◆ **Your instructions**
Please work out how many lines in the material below contain the string "protección", and answer with that number only.

=-=-=

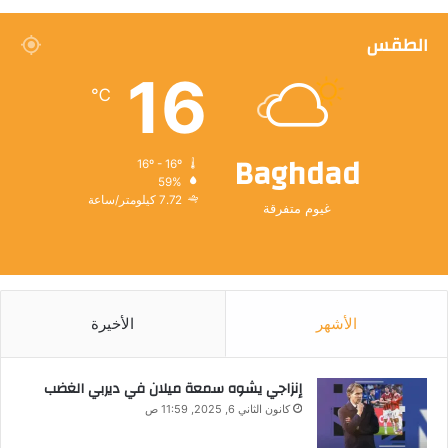
الطقس
16
℃
Baghdad
16º - 16º
59%
7.72 كيلومتر/ساعة
غيوم متفرقة
الأشهر
الأخيرة
إنزاجي يشوه سمعة ميلان في ديربي الغضب
كانون الثاني 6, 2025, 11:59 ص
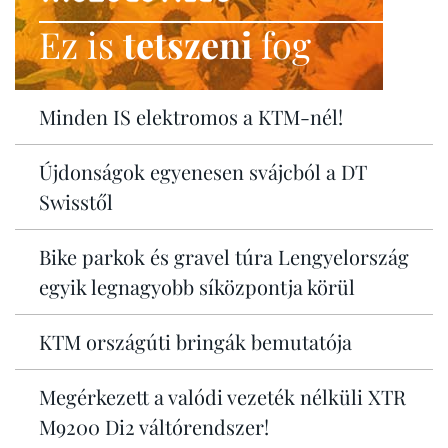
Ez is
tetszeni
fog
Minden IS elektromos a KTM-nél!
Újdonságok egyenesen svájcból a DT
Swisstől
Bike parkok és gravel túra Lengyelország
egyik legnagyobb síközpontja körül
KTM országúti bringák bemutatója
Megérkezett a valódi vezeték nélküli XTR
M9200 Di2 váltórendszer!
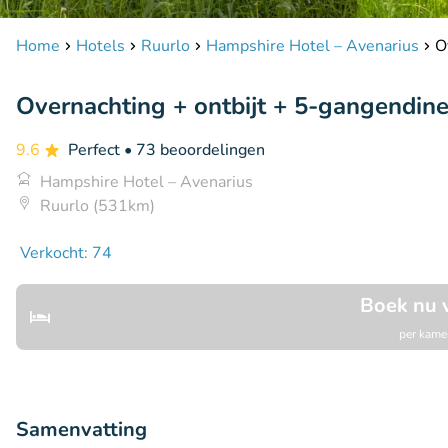
Home
Hotels
Ruurlo
Hampshire Hotel – Avenarius
O
Overnachting + ontbijt + 5-gangendine
9.6
Perfect
• 73 beoordelingen
Hampshire Hotel – Avenarius
Ruurlo (531km)
Verkocht: 74
Boek nu 
per kamer
Samenvatting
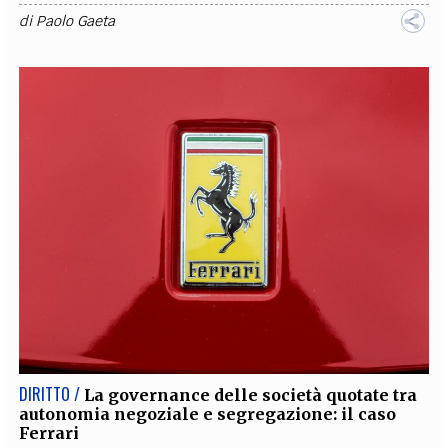
di
Paolo Gaeta
DIRITTO /
La governance delle società quotate tra
autonomia negoziale e segregazione: il caso
Ferrari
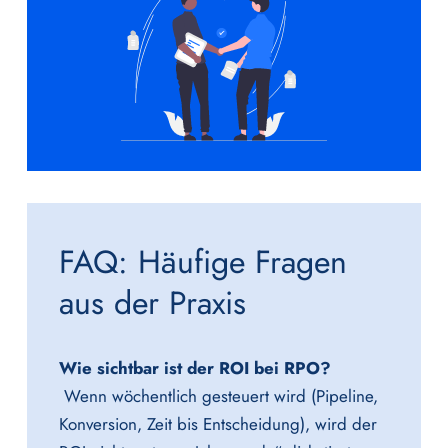
FAQ: Häufige Fragen
aus der Praxis
Wie sichtbar ist der ROI bei RPO?
Wenn wöchentlich gesteuert wird (Pipeline,
Konversion, Zeit bis Entscheidung), wird der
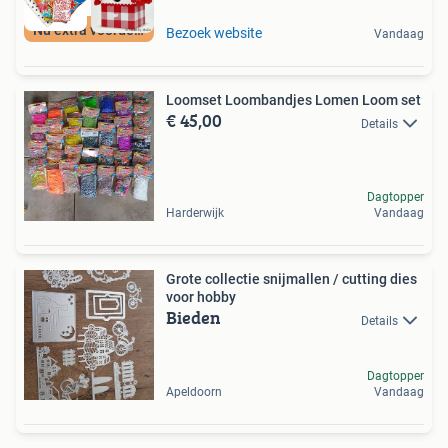
Nu extra voordelig
Bezoek website
Vandaag
Loomset Loombandjes Lomen Loom set
€ 45,00
Details
Dagtopper
Harderwijk
Vandaag
Grote collectie snijmallen / cutting dies
voor hobby
Bieden
Details
Dagtopper
Apeldoorn
Vandaag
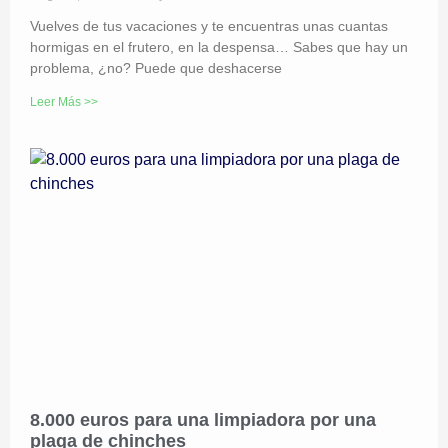
Vuelves de tus vacaciones y te encuentras unas cuantas
hormigas en el frutero, en la despensa… Sabes que hay un
problema, ¿no? Puede que deshacerse
Leer Más >>
8.000 euros para una limpiadora por una
plaga de chinches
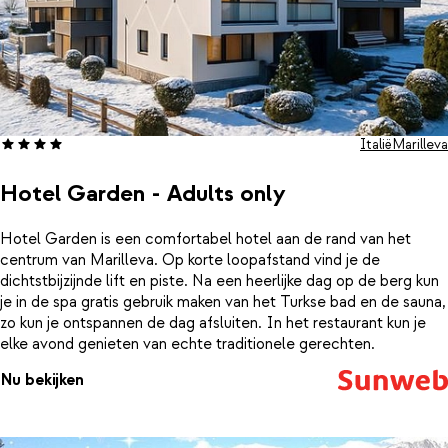
Italië
Marilleva
Hotel Garden - Adults only
Hotel Garden is een comfortabel hotel aan de rand van het
centrum van Marilleva. Op korte loopafstand vind je de
dichtstbijzijnde lift en piste. Na een heerlijke dag op de berg kun
je in de spa gratis gebruik maken van het Turkse bad en de sauna,
zo kun je ontspannen de dag afsluiten. In het restaurant kun je
elke avond genieten van echte traditionele gerechten.
Nu bekijken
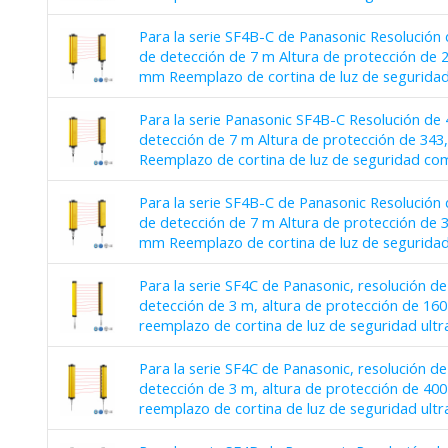
Para la serie SF4B-C de Panasonic Resolución
de detección de 7 m Altura de protección de 
mm Reemplazo de cortina de luz de segurida
Para la serie Panasonic SF4B-C Resolución de
detección de 7 m Altura de protección de 34
Reemplazo de cortina de luz de seguridad co
Para la serie SF4B-C de Panasonic Resolución
de detección de 7 m Altura de protección de 
mm Reemplazo de cortina de luz de segurida
Para la serie SF4C de Panasonic, resolución d
detección de 3 m, altura de protección de 1
reemplazo de cortina de luz de seguridad ult
Para la serie SF4C de Panasonic, resolución d
detección de 3 m, altura de protección de 4
reemplazo de cortina de luz de seguridad ult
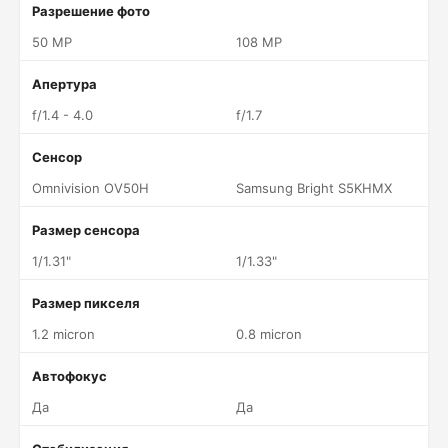
Разрешение фото
50 MP
108 MP
Апертура
f/1.4 - 4.0
f/1.7
Сенсор
Omnivision OV50H
Samsung Bright S5KHMX
Размер сенсора
1/1.31"
1/1.33"
Размер пикселя
1.2 micron
0.8 micron
Автофокус
Да
Да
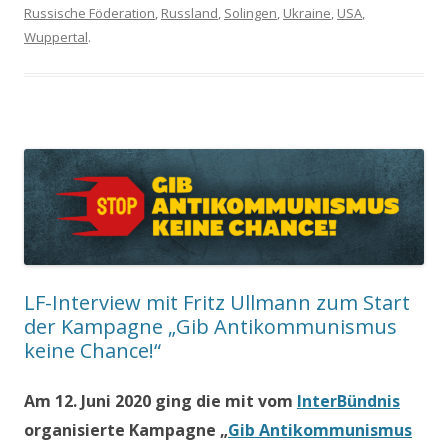
Russische Föderation
,
Russland
,
Solingen
,
Ukraine
,
USA
,
Wuppertal
.
LF-Interview mit Fritz Ullmann zum Start
der Kampagne „Gib Antikommunismus
keine Chance!“
Am 12. Juni 2020 ging die mit vom
InterBündnis
organisierte Kampagne „
Gib Antikommunismus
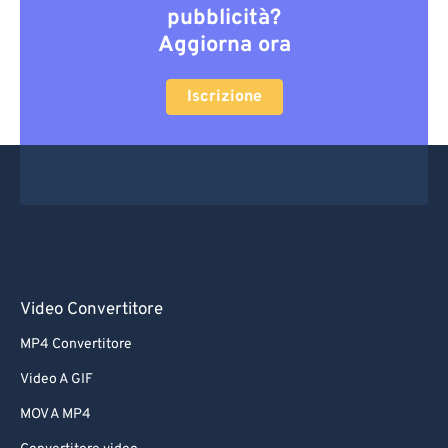
pubblicità?
Aggiorna ora
Iscrizione
Video Convertitore
MP4 Convertitore
Video A GIF
MOV A MP4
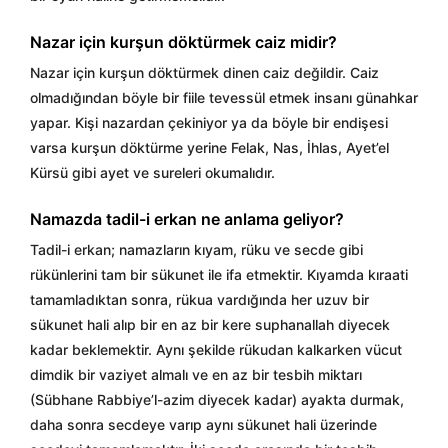
Nazar için kurşun döktürmek caiz midir?
Nazar için kurşun döktürmek dinen caiz değildir. Caiz
olmadığından böyle bir fiile tevessül etmek insanı günahkar
yapar. Kişi nazardan çekiniyor ya da böyle bir endişesi
varsa kurşun döktürme yerine Felak, Nas, İhlas, Ayet’el
Kürsü gibi ayet ve sureleri okumalıdır.
Namazda tadil-i erkan ne anlama geliyor?
Tadil-i erkan; namazların kıyam, rüku ve secde gibi
rükünlerini tam bir sükunet ile ifa etmektir. Kıyamda kıraati
tamamladıktan sonra, rükua vardığında her uzuv bir
sükunet hali alıp bir en az bir kere suphanallah diyecek
kadar beklemektir. Aynı şekilde rükudan kalkarken vücut
dimdik bir vaziyet almalı ve en az bir tesbih miktarı
(Sübhane Rabbiye’l-azim diyecek kadar) ayakta durmak,
daha sonra secdeye varıp aynı sükunet hali üzerinde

=-=-=

◆ **Solution**
5